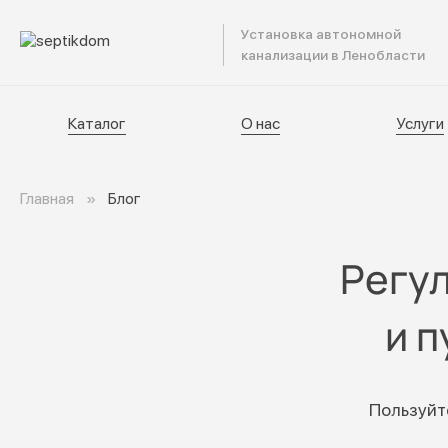
Установка автономной
Катал
канализации в Ленобласти
Каталог
О нас
Услуги
Главная
Блог
Регу
и 
Пользуйт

^^^^^^^^^^^^^^^^

> _PROBLEM TO SOLVE_:
Retype each line of the listing above word for word. Exclude the pictures.

> _TASK RESULT_:
Установка автономной
Катал
канализации в Ленобласти
Каталог
О нас
Услуги
Главная
Блог
Регу
и 
Пользуйт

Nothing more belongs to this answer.